— YOUR ASSIGNMENT —
Pictures aside, copy every record word for word.

— ENTRIES SUPPLIED —
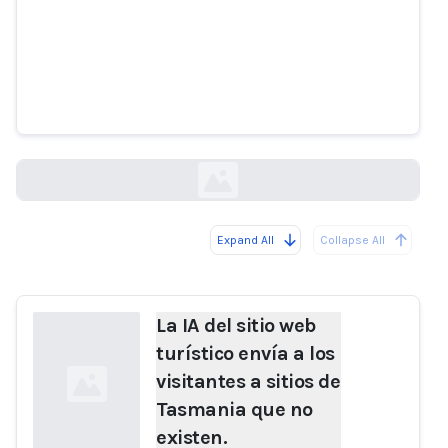
La IA del sitio web turístico envía
a los visitantes a sitios de
Tasmania que no existen.
abc.net.au
Expand All
Collapse All
Loading...
La IA del sitio web
turístico envía a los
visitantes a sitios de
Tasmania que no
existen.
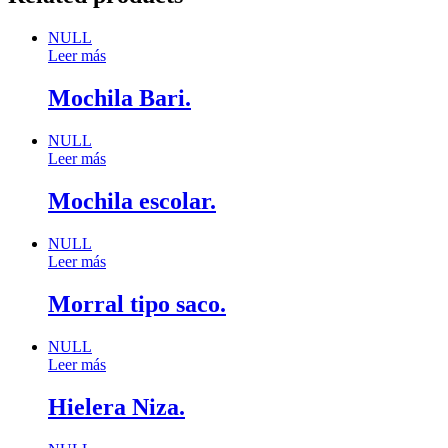
NULL
Leer más
Mochila Bari.
NULL
Leer más
Mochila escolar.
NULL
Leer más
Morral tipo saco.
NULL
Leer más
Hielera Niza.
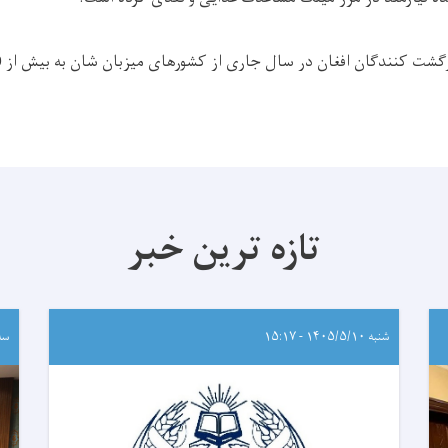
نندگان افغان در سال جاری از کشورهای میزبان شان به بیش از 500 هزار نفر می رسد.
تازه ترین خبر
شنبه ۱۴۰۵/۵/۱۰ - ۱۵:۱۷
سه‌شنب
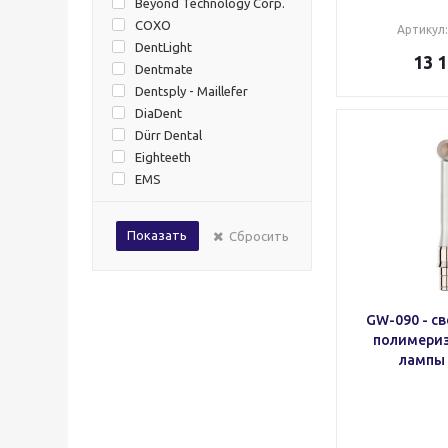
Beyond Technology Corp.
COXO
Артикул
DentLight
13 
Dentmate
Dentsply - Maillefer
DiaDent
Dürr Dental
Eighteeth
EMS
Foshan Anle
Good Doctors
Показать
Сбросить
Guilin Veirun Medical
Technology
Ivoclar Vivadent
LM-Instruments Oy
Mectron
GW-090 - c
полимери
Megadenta
лампы 
Mercury
Midwest
NSK
Refine Medical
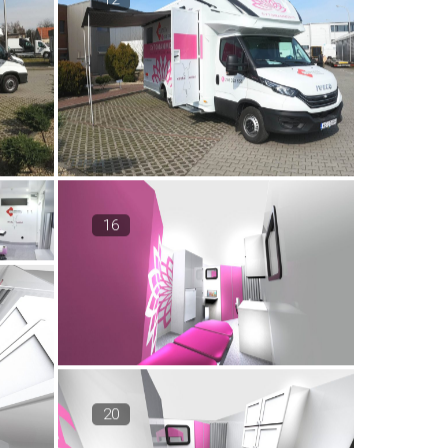
16
20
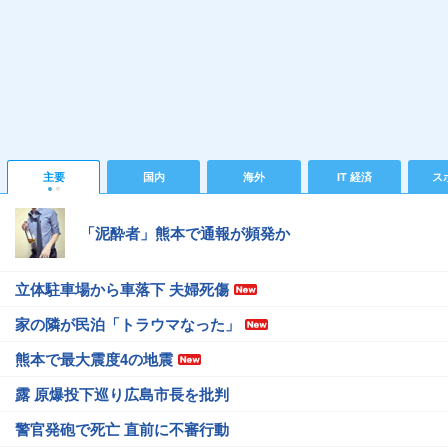
主要
国内
海外
IT 経済
ス
「泥酔者」熊本で通報が頻発か
立体駐車場から車落下 夫婦死傷
家の隣が民泊「トラウマなった」
熊本で最大震度4の地震
露 原爆投下巡り広島市長を批判
警官発砲で死亡 直前に不審行動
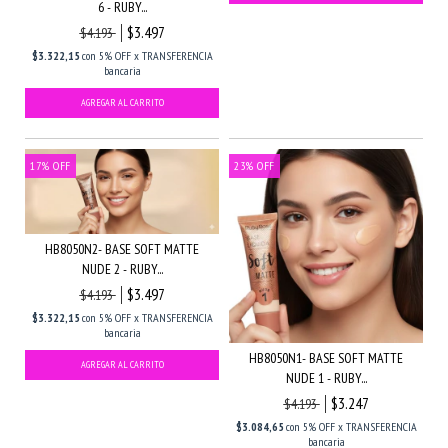
6 - RUBY...
$3.497
$4.193
$3.322,15
con
5% OFF x TRANSFERENCIA
bancaria
17
%
OFF
23
%
OFF
HB8050N2- BASE SOFT MATTE
NUDE 2 - RUBY...
$3.497
$4.193
$3.322,15
con
5% OFF x TRANSFERENCIA
bancaria
HB8050N1- BASE SOFT MATTE
NUDE 1 - RUBY...
$3.247
$4.193
$3.084,65
con
5% OFF x TRANSFERENCIA
bancaria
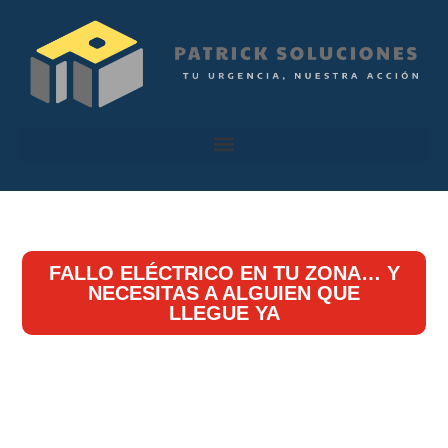
FALLO ELÉCTRICO EN TU ZONA… Y
NECESITAS A ALGUIEN QUE
LLEGUE YA
Electricista cerca de mí –
Servicio rápido, 24 horas y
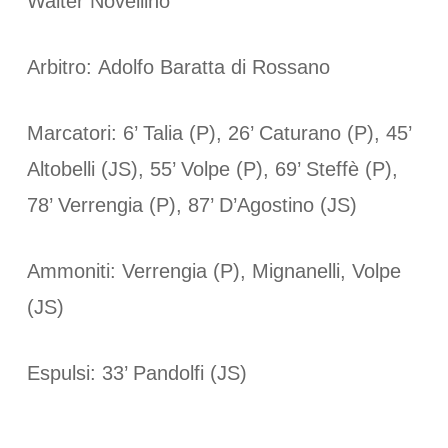
Walter Novellino
Arbitro: Adolfo Baratta di Rossano
Marcatori: 6’ Talia (P), 26’ Caturano (P), 45’
Altobelli (JS), 55’ Volpe (P), 69’ Steffè (P),
78’ Verrengia (P), 87’ D’Agostino (JS)
Ammoniti: Verrengia (P), Mignanelli, Volpe
(JS)
Espulsi: 33’ Pandolfi (JS)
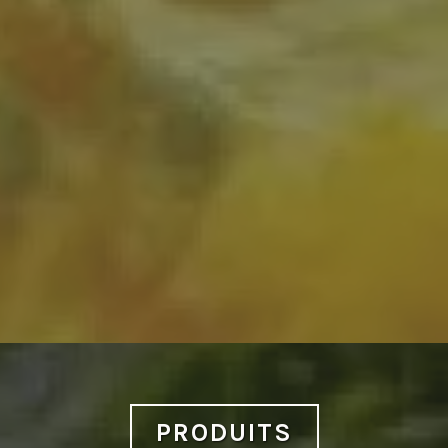
PRODUITS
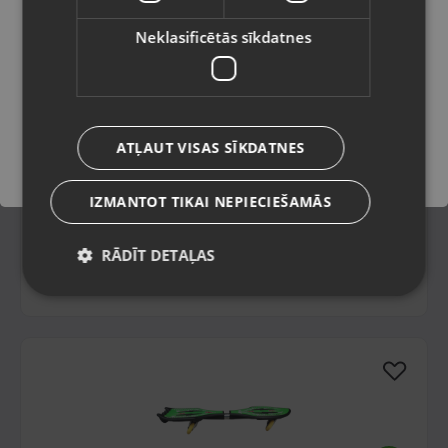
Latviešu / Latvian
Neklasificētās sīkdatnes
Saglabāt
ATĻAUT VISAS SĪKDATNES
Urban 50kg
Madona, Saules iela 6a
Stāvoklis Mazlietots (Garantija 12 mēneši)
IZMANTOT TIKAI NEPIECIEŠAMĀS
23.00
€
RĀDĪT DETAĻAS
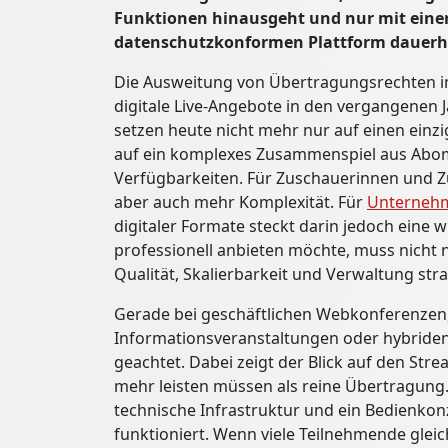
Funktionen hinausgeht und nur mit einer
datenschutzkonformen Plattform dauerhaf
Die Ausweitung von Übertragungsrechten im 
digitale Live-Angebote in den vergangenen J
setzen heute nicht mehr nur auf einen einz
auf ein komplexes Zusammenspiel aus Abomo
Verfügbarkeiten. Für Zuschauerinnen und Z
aber auch mehr Komplexität. Für
Unterneh
digitaler Formate steckt darin jedoch eine
professionell anbieten möchte, muss nicht n
Qualität, Skalierbarkeit und Verwaltung str
Gerade bei geschäftlichen Webkonferenzen,
Informationsveranstaltungen oder hybriden 
geachtet. Dabei zeigt der Blick auf den Str
mehr leisten müssen als reine Übertragung.
technische Infrastruktur und ein Bedienkon
funktioniert. Wenn viele Teilnehmende gleich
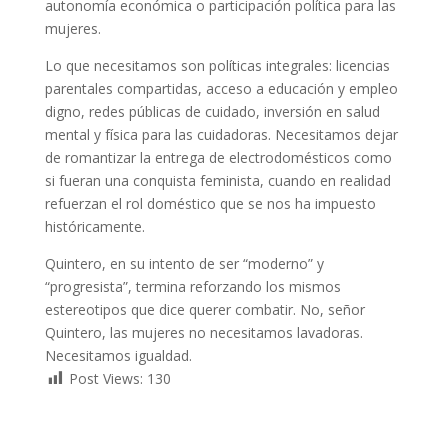
autonomía económica o participación política para las
mujeres.
Lo que necesitamos son políticas integrales: licencias
parentales compartidas, acceso a educación y empleo
digno, redes públicas de cuidado, inversión en salud
mental y física para las cuidadoras. Necesitamos dejar
de romantizar la entrega de electrodomésticos como
si fueran una conquista feminista, cuando en realidad
refuerzan el rol doméstico que se nos ha impuesto
históricamente.
Quintero, en su intento de ser “moderno” y
“progresista”, termina reforzando los mismos
estereotipos que dice querer combatir. No, señor
Quintero, las mujeres no necesitamos lavadoras.
Necesitamos igualdad.
Post Views:
130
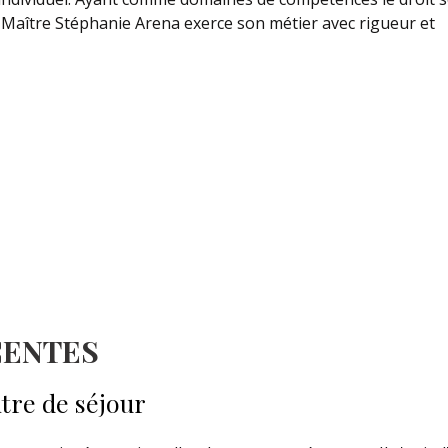
ers Maître Stéphanie Arena exerce son métier avec rigueur et
CENTES
tre de séjour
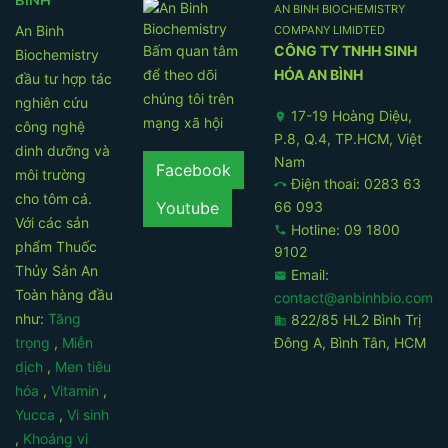
BÌNH
AN BINH BIOCHEMISTRY
An Binh
COMPANY LIMIDTED
Bấm quan tâm
CÔNG TY TNHH SINH
Biochemistry
để theo dõi
HÓA AN BÌNH
đầu tư hợp tác
chúng tôi trên
nghiên cứu
17-19 Hoàng Diệu,
location_on
mạng xã hội
công nghệ
P.8, Q.4, TP.HCM, Việt
dinh dưỡng và
Nam
Facebook
môi trường
Điện thoai: 0283 63
call_end
cho tôm cá.
66 093
Youtube
Với các sản
Hotline: 09 1800
phone
phẩm Thuốc
9102
Thủy Sản An
Email:
email
Toàn hàng đầu
contact@anbinhbio.com
như:
Tăng
822/85 HL2 Bình Trị
business
Đông A, Bình Tân, HCM
trọng
,
Miễn
dịch
,
Men tiêu
hóa
,
Vitamin
,
Yucca
,
Vi sinh
,
Khoáng vi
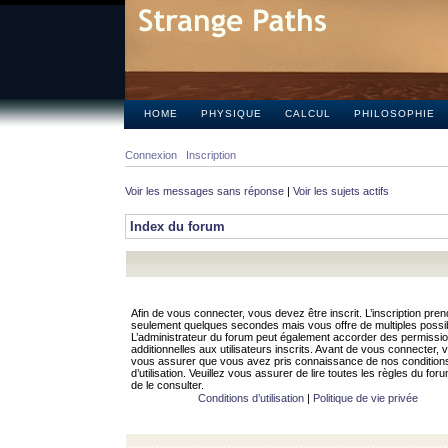
HOME
PHYSIQUE
CALCUL
PHILOSOPHIE
Connexion
Inscription
Voir les messages sans réponse
|
Voir les sujets actifs
Index du forum
Afin de vous connecter, vous devez être inscrit. L’inscription pren
seulement quelques secondes mais vous offre de multiples possibi
L’administrateur du forum peut également accorder des permissi
additionnelles aux utilisateurs inscrits. Avant de vous connecter, v
vous assurer que vous avez pris connaissance de nos condition
d’utilisation. Veuillez vous assurer de lire toutes les règles du for
de le consulter.
Conditions d’utilisation
|
Politique de vie privée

— SOLUTION TO THE PROBLEM —
La IA del sitio web turístico envía
a los visitantes a sitios de
Tasmania que no existen.
abc.net.au
Expand All
Collapse All
Loading...
La IA del sitio web
turístico envía a los
visitantes a sitios de
Tasmania que no
existen.
NULL
Leer más
Mochila Bari.
NULL
Leer más
Mochila escolar.
NULL
Leer más
Morral tipo saco.
NULL
Leer más
Hielera Niza.
نندگان افغان در سال جاری از کشورهای میزبان شان به بیش از 500 هزار نفر می رسد.
تازه ترین خبر
شنبه ۱۴۰۵/۵/۱۰ - ۱۵:۱۷
سه‌شنب
Beyond Technology Corp.
COXO
Артикул
DentLight
13 
Dentmate
Dentsply - Maillefer
DiaDent
Dürr Dental
Eighteeth
EMS
Foshan Anle
Good Doctors
Показать
Сбросить
Guilin Veirun Medical
Technology
Ivoclar Vivadent
LM-Instruments Oy
Mectron
GW-090 - c
полимери
Megadenta
лампы 
Mercury
Midwest
NSK
Refine Medical
16
20
主要
国内
海外
IT 経済
ス
「泥酔者」熊本で通報が頻発か
立体駐車場から車落下 夫婦死傷
家の隣が民泊「トラウマなった」
熊本で最大震度4の地震
露 原爆投下巡り広島市長を批判
警官発砲で死亡 直前に不審行動
6 - RUBY...
$3.497
$4.193
$3.322,15
con
5% OFF x TRANSFERENCIA
bancaria
17
%
OFF
23
%
OFF
HB8050N2- BASE SOFT MATTE
NUDE 2 - RUBY...
$3.497
$4.193
$3.322,15
con
5% OFF x TRANSFERENCIA
bancaria
HB8050N1- BASE SOFT MATTE
NUDE 1 - RUBY...
$3.247
$4.193
$3.084,65
con
5% OFF x TRANSFERENCIA
bancaria
FALLO ELÉCTRICO EN TU ZONA… Y
NECESITAS A ALGUIEN QUE
LLEGUE YA
Electricista cerca de mí –
Servicio rápido, 24 horas y
Walter Novellino
Arbitro: Adolfo Baratta di Rossano
Marcatori: 6’ Talia (P), 26’ Caturano (P), 45’
Altobelli (JS), 55’ Volpe (P), 69’ Steffè (P),
78’ Verrengia (P), 87’ D’Agostino (JS)
Ammoniti: Verrengia (P), Mignanelli, Volpe
(JS)
Espulsi: 33’ Pandolfi (JS)
PRODUITS
Latviešu / Latvian
Neklasificētās sīkdatnes
Saglabāt
ATĻAUT VISAS SĪKDATNES
Urban 50kg
Madona, Saules iela 6a
Stāvoklis Mazlietots (Garantija 12 mēneši)
IZMANTOT TIKAI NEPIECIEŠAMĀS
23.00
€
RĀDĪT DETAĻAS
Funktionen hinausgeht und nur mit einer
datenschutzkonformen Plattform dauerhaf
Die Ausweitung von Übertragungsrechten im 
digitale Live-Angebote in den vergangenen J
setzen heute nicht mehr nur auf einen einz
auf ein komplexes Zusammenspiel aus Abomo
Verfügbarkeiten. Für Zuschauerinnen und Z
aber auch mehr Komplexität. Für
Unterneh
digitaler Formate steckt darin jedoch eine
professionell anbieten möchte, muss nicht n
Qualität, Skalierbarkeit und Verwaltung str
Gerade bei geschäftlichen Webkonferenzen,
Informationsveranstaltungen oder hybriden 
geachtet. Dabei zeigt der Blick auf den Str
mehr leisten müssen als reine Übertragung.
technische Infrastruktur und ein Bedienkon
funktioniert. Wenn viele Teilnehmende gleich
autonomía económica o participación política para las
mujeres.
Lo que necesitamos son políticas integrales: licencias
parentales compartidas, acceso a educación y empleo
digno, redes públicas de cuidado, inversión en salud
mental y física para las cuidadoras. Necesitamos dejar
de romantizar la entrega de electrodomésticos como
si fueran una conquista feminista, cuando en realidad
refuerzan el rol doméstico que se nos ha impuesto
históricamente.
Quintero, en su intento de ser “moderno” y
“progresista”, termina reforzando los mismos
estereotipos que dice querer combatir. No, señor
Quintero, las mujeres no necesitamos lavadoras.
Necesitamos igualdad.
Post Views:
130
ers Maître Stéphanie Arena exerce son métier avec rigueur et
CENTES
tre de séjour
BÌNH
AN BINH BIOCHEMISTRY
An Binh
COMPANY LIMIDTED
Bấm quan tâm
CÔNG TY TNHH SINH
Biochemistry
để theo dõi
HÓA AN BÌNH
đầu tư hợp tác
chúng tôi trên
nghiên cứu
17-19 Hoàng Diệu,
location_on
mạng xã hội
công nghệ
P.8, Q.4, TP.HCM, Việt
dinh dưỡng và
Nam
Facebook
môi trường
Điện thoai: 0283 63
call_end
cho tôm cá.
66 093
Youtube
Với các sản
Hotline: 09 1800
phone
phẩm Thuốc
9102
Thủy Sản An
Email:
email
Toàn hàng đầu
contact@anbinhbio.com
như:
Tăng
822/85 HL2 Bình Trị
business
Đông A, Bình Tân, HCM
trọng
,
Miễn
dịch
,
Men tiêu
hóa
,
Vitamin
,
Yucca
,
Vi sinh
,
Khoáng vi
HOME
PHYSIQUE
CALCUL
PHILOSOPHIE
Connexion
Inscription
Voir les messages sans réponse
|
Voir les sujets actifs
Index du forum
Afin de vous connecter, vous devez être inscrit. L’inscription pren
seulement quelques secondes mais vous offre de multiples possibi
L’administrateur du forum peut également accorder des permissi
additionnelles aux utilisateurs inscrits. Avant de vous connecter, v
vous assurer que vous avez pris connaissance de nos condition
d’utilisation. Veuillez vous assurer de lire toutes les règles du for
de le consulter.
Conditions d’utilisation
|
Politique de vie privée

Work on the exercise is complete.